Just as the banks eliminated regulations which protected the American populace from their arrogance and greed, many corporations and companies have eliminated pension regulations which protect employees against ‘retroactive’ retirement losses. Maybe Ed Gillespie’s announcement that Mitt Romney ‘retroactively’ retired from Bain Capital isn’t all that odd in today’s politically charged and hostile business climate.
According to Ellen Shultz in “Retirement Heist”, “Under pension law, it’s illegal to retroactively cut someone’s pension. However, Cash balance plans provide a way around this prohibition…” “Cash balance accounts are complex. When companies switch to a cash balance account they essentially freeze the old pension, ending it’s growth. They then convert the frozen pension to a lump sum, which they call the “opening account balance”. The lump-sum amount doesn’t grow each year by multiplying years and pay, both of which would be growing, and thus generating the leveraged growth seen in a traditional pension.”
While millions of employees around the country are experiencing ‘retroactive’ pension losses, this new ‘retroactive’ descriptive adjective certainly gives pause for thought.

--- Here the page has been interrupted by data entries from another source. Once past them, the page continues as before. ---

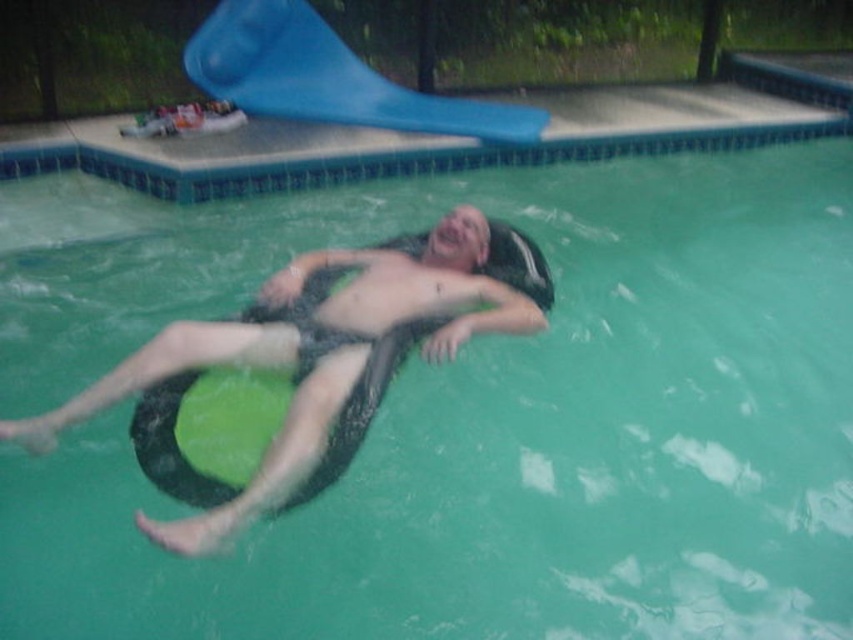 Question: Is black rubber tube at center further to camera compared to blue rubber slide at upper center?

Choices:
 (A) no
 (B) yes

Answer: (A)

Question: Which point is closer to the camera?

Choices:
 (A) [x=532, y=124]
 (B) [x=158, y=481]

Answer: (B)

Question: Does black rubber tube at center appear on the left side of blue rubber slide at upper center?

Choices:
 (A) no
 (B) yes

Answer: (A)

Question: Does black rubber tube at center have a lesser width compared to blue rubber slide at upper center?

Choices:
 (A) no
 (B) yes

Answer: (B) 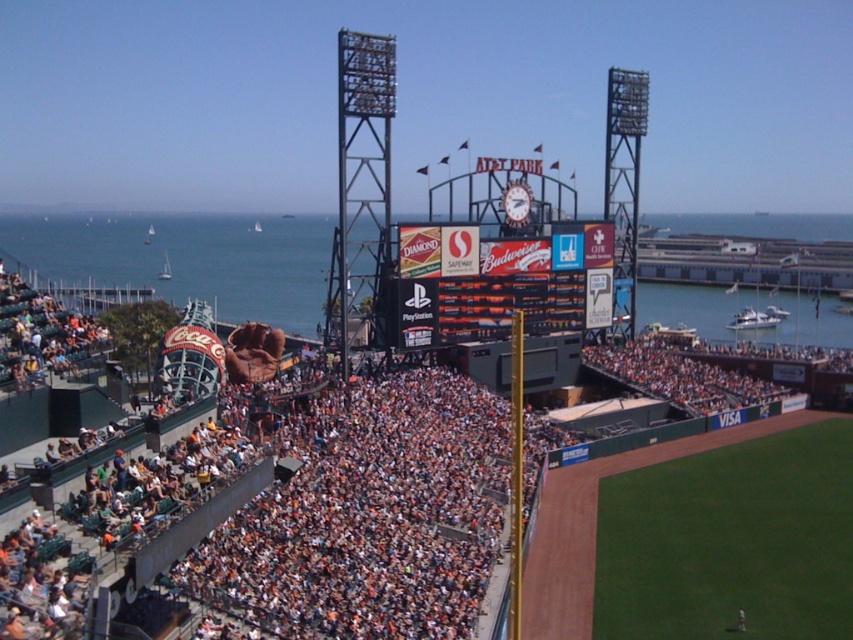 Describe the element at coordinates (189, 259) in the screenshot. Image resolution: width=853 pixels, height=640 pixels. I see `blue water at center` at that location.

Does blue water at center appear on the right side of multicolored digital display at center?

Incorrect, blue water at center is not on the right side of multicolored digital display at center.

Where is `blue water at center`? blue water at center is located at coordinates (189, 259).

Is orange fabric crowd at center positioned at the back of blue water at center?

That is False.

Which is behind, point (374, 467) or point (184, 253)?

The point (184, 253) is more distant.

Identify the location of orange fabric crowd at center. This screenshot has width=853, height=640. (369, 515).

Who is positioned more to the right, orange fabric crowd at center or multicolored digital display at center?

Positioned to the right is multicolored digital display at center.

Based on the photo, who is shorter, orange fabric crowd at center or multicolored digital display at center?

With less height is multicolored digital display at center.

What do you see at coordinates (369, 515) in the screenshot? I see `orange fabric crowd at center` at bounding box center [369, 515].

The image size is (853, 640). What are the coordinates of `orange fabric crowd at center` in the screenshot? It's located at (369, 515). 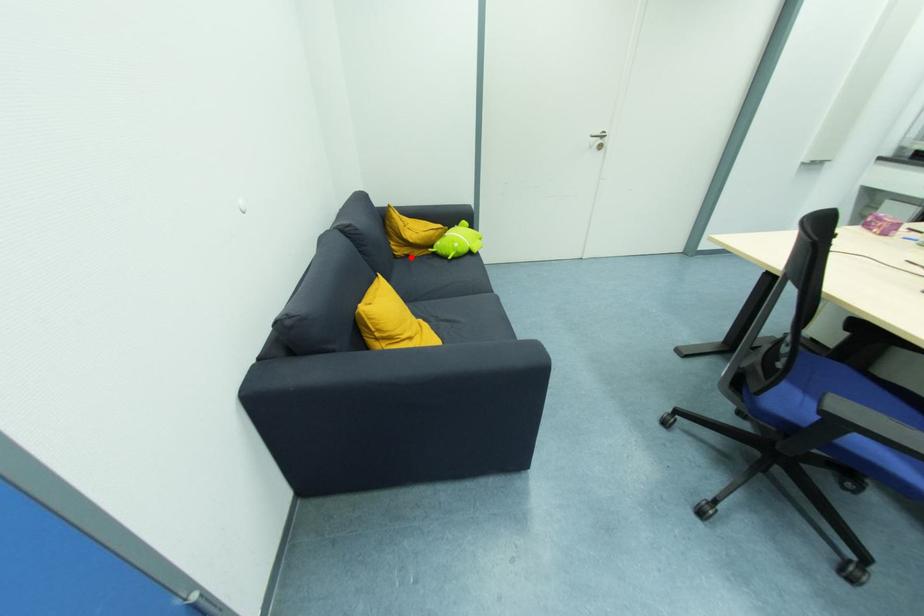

What they’re doing is just getting the public used to the idea of ‘retroactive’ happenings of any kind, and the changing of the rules so those corporate sponsored changes in the rules enable them to benefit financially. Again, according to Ellen Schultz, “…accounting rules turned retiree benefits plans into cookie jars of potential earnings enhancements, and provided employers with the means to convert the trillion dollars in pension and retiree benefits into an immediate, dollar for dollar benefit for the company.”
Companies have been able to use the earnings of their employee’s pension plans for corporate gain and executive pay, hence we now have the “trillion dollar” under-funding of pension plans. the newest latest reality catch phrase circling in the news cycle is “looming liabilities” which is what the retirement account, now looted of it’s funds is called. But the corporate mouthpiece which from the media has one message: “blame the people” just don’t blame the companies…and their lobbyists…and your representatives…and your senators…and your judges who allowed these rules for under-funding to be created. The banks have already taken their savings, so if pension plans and Social Security are eliminated, how are retirees supposed to survive when they can no longer work?